Aquel 22 de enero de 2000 le dio un hit a Ugueth Urbina, el cerrador de los
Expos de Montreal.
El batazo a
Urbina fue casi una travesura. Le lanzó suavemente, con una pelota de softbol.
Cabrera había
demostrado que podía hacer lo mismo en el ámbito profesional. El 30 de
diciembre de 1999, pocos meses después de aparecer en la portada de El Nacional, debutó con los Tigres de
Aragua y en su primer encuentro también dio un hit.
A los 18
años de edad empujó a los felinos a su primera final en una década, al disparar
tres jonrones en la semifinal.
Apenas
cumplidos los 20 fue subido a las grandes ligas por Florida y en el encuentro
de su estreno dio un cuadrangular, para dejar en el terreno a los Mantarrayas
de Tampa Bay. Únicamente dos debutantes en la historia habían decidido de ese
modo el choque de su debut.
Cuatro
meses después, Cabrera era el cuarto bate de los Marlins en la Serie Mundial.
Es célebre
el episodio que protagonizó en el cuarto choque de ese clásico de octubre.
Roger Clemens, el astro de los Yanquis, que logró más de 350 victorias y 4.600
ponches, le recostó al novato una recta que lo tiró al suelo. El recluta se
sacudió la tierra y miró fijamente al lanzador, sin decir palabra.
El mensaje
era claro: bienvenido a las mayores. Cabrera volvió a cuadrarse y castigó el
siguiente pitcheo, un lanzamiento sobre la esquina de afuera del plato,
enviándolo detrás de la barda derecha.
Bienvenido.
Claro que sí. Florida ganó esa Serie Mundial.
Cabrera mira
a veces a los ojos de los periodistas con el mismo semblante con que miró a
Clemens. Pero en octubre de 2006 invitó a su casa en Miami a dos reporteros,
enviados a seguirle en su carrera por el título de bateo en la Liga Nacional, que ese año
perdió por poco.
“Me gustaría
que la gente supiera en Venezuela quién soy en realidad”, confesó, al caer la
noche. “Esta es mi casa. Y mi familia. Una familia normal, como cualquier otra”.
Su esposa
Rosángel, su novia desde el bachillerato, ya llevaba en brazos a Rosángel Brisel,
la primera de los tres hijos de la pareja. Con ella ha vivido lo bueno, que ha
sido mucho, y lo malo, que también sucedió.
Una llamada
telefónica de Rosángel a la policía de Detroit, en octubre de 2009, inició un
capítulo inesperado. Cabrera fue arrestado bajo alegato de violencia familiar.
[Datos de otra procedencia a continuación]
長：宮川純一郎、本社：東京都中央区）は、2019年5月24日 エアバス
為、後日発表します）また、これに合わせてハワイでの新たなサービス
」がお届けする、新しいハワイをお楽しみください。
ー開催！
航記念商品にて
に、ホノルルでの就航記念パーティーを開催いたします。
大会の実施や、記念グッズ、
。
El informe policíaco precisó que el pelotero se encontraba bajo efecto del
alcohol. No se presentaron cargos.
Una
investigación periodística reveló, en enero de 2010, que el jugador se había
sometido a tratamiento contra el abuso de bebidas alcohólicas, después del
incidente. Pero en febrero de 2011 volvió a ser arrestado en una autopista de
Florida, cuando se dirigía al campo de entrenamientos de los Tigres de Detroit,
con una botella de whisky a medio consumir y en estado de ebriedad.
“Fue una
sorpresa, porque en su familia nadie había tenido ese problema”, musita Robles.
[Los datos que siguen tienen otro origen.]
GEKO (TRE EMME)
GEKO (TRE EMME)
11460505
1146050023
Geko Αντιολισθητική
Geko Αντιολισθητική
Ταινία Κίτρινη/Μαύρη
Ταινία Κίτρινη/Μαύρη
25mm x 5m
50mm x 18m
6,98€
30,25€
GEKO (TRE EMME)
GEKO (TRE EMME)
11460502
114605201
“Quizás había llegado al estrellato demasiado rápido. Quizás estaba agobiado
por problemas personales. No sé decirlo”.
“Esa no era
la persona que yo conocía”, apunta García. “No puedo excusarlo, pero el que yo
conozco siempre ha sido un muchacho educado, tranquilo”.
Cabrera
juró que cambiaría. Prometió dejar el alcohol.
En octubre
de 2011, cuando aseguró la primera de las dos coronas de bateo que ha ganado en
la Liga Americana,
un reportero preguntó a sus compañeros Víctor Martínez y Magglio Ordóñez,
también venezolanos, si traerían al camerino una botella de champaña, como
Carlos Guillén hizo para Ordóñez en 2007, cuando éste también fue líder bate.
“¿Y para
qué?”, respondieron, a coro. “Miguel no bebe más que agua”.
Este año inició
la Fundación Miguel
Cabrera, para ayudar a organizaciones dedicadas al deporte infantil. Hoy es uno
de los 30 finalistas del premio Roberto Clemente, un galardón que se entrega
anualmente al pelotero que mejor combine la excelencia deportiva con el trabajo
comunitario.
“La gente
grande regresa en grande. Y Miguel siempre ha sido un grande”, dice Robles.
“Ese es el
Miguel que conozco”, interviene García. “El que en los entrenamientos
primaverales se toma varias noches para aconsejar a los novatos; el que procura
que los jugadores de ligas menores reciban comida latina en el spring training;
el que tomó bajo sus alas a varios jóvenes venezolanos en Detroit”.
García ya
había ganado la confianza de la familia Cabrera Torres, la víspera de la firma del
prospecto pretendido por una decena de organizaciones de grandes ligas. El lazo
que se inició el día cuando Robles lo puso delante del adolescente dio fruto
dos años después: los Dodgers de Los Ángeles llegaron a ofrecer 2,2 millones de
dólares por el joven José Miguel. Los padres del pelotero prefirieron a los
Marlins.
García volvió
a verse con el matrimonio en Detroit, hace unos días, en plena Serie Mundial.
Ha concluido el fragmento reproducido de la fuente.